The monarch turned over Pizarro and his enterprise, with his recommendation, to the Council of the Indies. Yet a year passed, and nothing was done. Pizarro was fast sinking into obscurity, and he would likewise have sunk into despair, if he had been less stout of heart. Then, as Queen Isabella had aided Columbus, so the queen of Charles V. came to the assistance of Pizarro, and caused to be executed the extraordinary instrument which bestowed on him, with the rights of discovery and conquest, the titles of Governor and Captain-General of New Castile, as Peru was then called, and a salary of 725,000 maravedis, to be drawn however from the conquered country. Almagro and Luque were also provided for, but in a more modest way, which proved the beginning of a long, bitter, and deadly feud between Almagro and his chief. Nor did the instrument fail to make the usual provision for the conversion to Christianity of the nations to be subjugated and plundered.
In mustering his recruits Pizarro had the satisfaction of revisiting his native town of Truxillo, where he had lived in degradation, and to which he now returned a renowned discoverer and soldier, and a titled magnate. There he found his three brothers, the Pizarros, all poor and proud and eager for adventure; and a fourth brother, on his mother's side. With these and other followers, hardly exceeding one hundred, he sailed from Seville, in January, 1530; and a year later, namely, in January, 1531, after a solemn consecration of his enterprise in the cathedral of Panama, he put forth from that port with one hundred and eighty men and twenty-seven horses, on his fourth, last, and finally successful expedition, to overthrow a populous empire.
That empire lay in the bosom and on both sides of the mighty ranges of the Andes, occupying thirty-seven degrees of the coast south of the equator, and extending eastward far over the valleys of the Amazon and its numerous tributaries. It was under the rule of the Incas, a parental despotism, which spread an iron network of laws over millions of subjects of different races and languages. Its mountain slopes, table-lands, sea-coasts, and plains comprised every variety of climate and almost every diversity of physical features. Its capital was Cuzco, where dwelt the adored Incas; there also was the famous Temple of the Sun, with its gorgeous decorations of gold and gems. Canals, aqueducts, complete systems of irrigation for the rainless regions; magnificent mountain roads, built to endure for centuries; fine textile fabrics, utensils of clay and copper, vessels and ornaments of silver and gold; bridges, fortresses, and edifices of a rude but massy and symmetrical architecture, well adapted to the climate and the needs of the inhabitants; armies, magistrates, courts of justice,—such were some of the tokens of a wide semi-civilized prosperity, which less than two hundred Spanish adventurers were proceeding ruthlessly to destroy.
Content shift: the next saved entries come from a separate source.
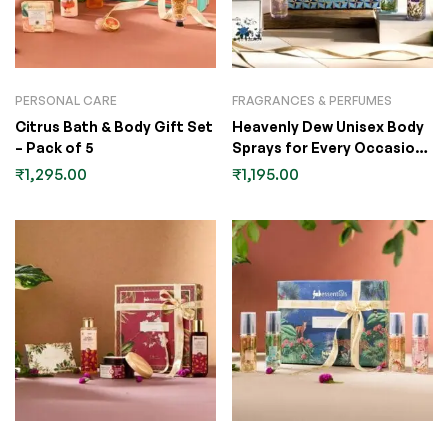
PERSONAL CARE
FRAGRANCES & PERFUMES
Citrus Bath & Body Gift Set
Heavenly Dew Unisex Body
– Pack of 5
Sprays for Every Occasion
Gift Set
₹
1,295.00
₹
1,195.00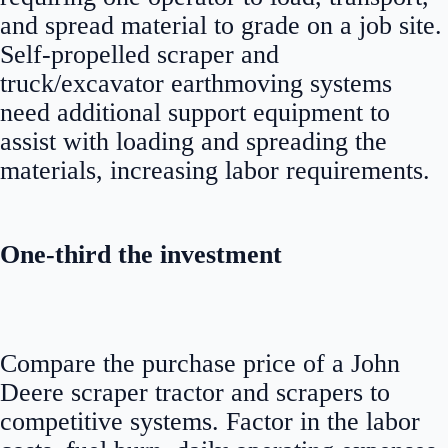
and spread material to grade on a job site.
Self-propelled scraper and
truck/excavator earthmoving systems
need additional support equipment to
assist with loading and spreading the
materials, increasing labor requirements.
One-third the investment
Compare the purchase price of a John
Deere scraper tractor and scrapers to
competitive systems. Factor in the labor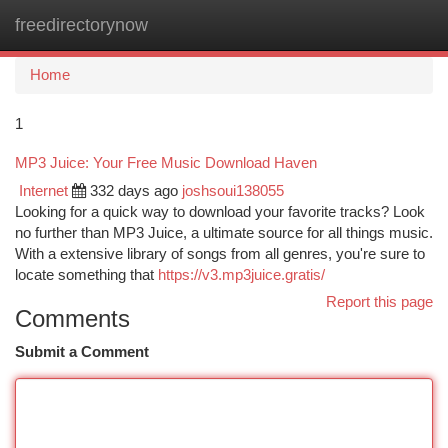
freedirectorynow
Togg
navi
Home
1
MP3 Juice: Your Free Music Download Haven
Internet
332 days ago
joshsoui138055
Looking for a quick way to download your favorite tracks? Look
no further than MP3 Juice, a ultimate source for all things music.
With a extensive library of songs from all genres, you're sure to
locate something that
https://v3.mp3juice.gratis/
Report this page
Comments
Submit a Comment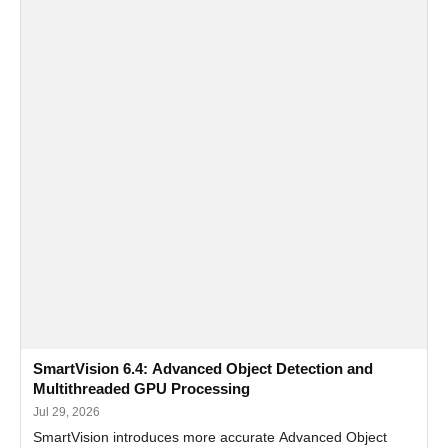
SmartVision 6.4: Advanced Object Detection and
Multithreaded GPU Processing
Jul 29, 2026
SmartVision introduces more accurate Advanced Object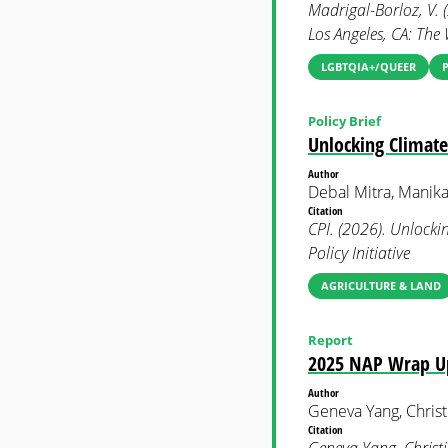
Madrigal-Borloz, V. 
Los Angeles, CA: The 
LGBTQIA+/QUEER
Policy Brief
Unlocking Climate
Author
Debal Mitra, Manika
Citation
CPI. (2026). Unlocki
Policy Initiative
AGRICULTURE & LAND
Report
2025 NAP Wrap Up:
Author
Geneva Yang, Christ
Citation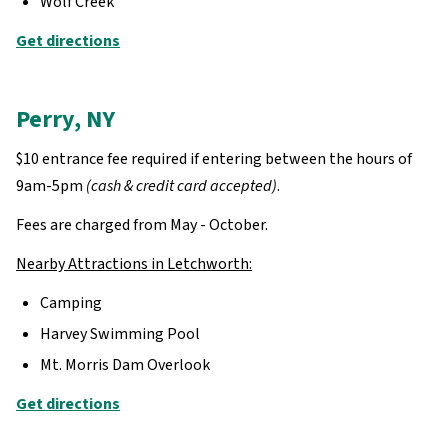
Wolf Creek
Get directions
Perry, NY
$10 entrance fee required if entering between the hours of
9am-5pm
(cash & credit card accepted)
.
Fees are charged from May - October.
Nearby Attractions in Letchworth:
Camping
Harvey Swimming Pool
Mt. Morris Dam Overlook
Get directions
With incredible difficulties still to overcome, Pizarro had in his favor a circumstance of immense importance. The country was at that time distracted by civil war. Two brothers, Huascar and Atahualpa, sons of the last Inca, were engaged in a fratricidal strife for the imperial power, and their armies were turned against each other.
Pizarro resolved to strike his first blow at Tumbez; but was constrained by baffling winds to put into the Bay St. Matthew. There he landed his force, and soon fell upon a peaceful village, putting the inhabitants to flight and pillaging their dwellings. A considerable treasure thus obtained was sent back to Panama, where it had the desired effect of rallying new recruits for the conquest. A most welcome reinforcement was headed by Hernando de Soto, afterwards famed as the discoverer of the Mississippi, who sailed to join Pizarro with one hundred men and a number of horses.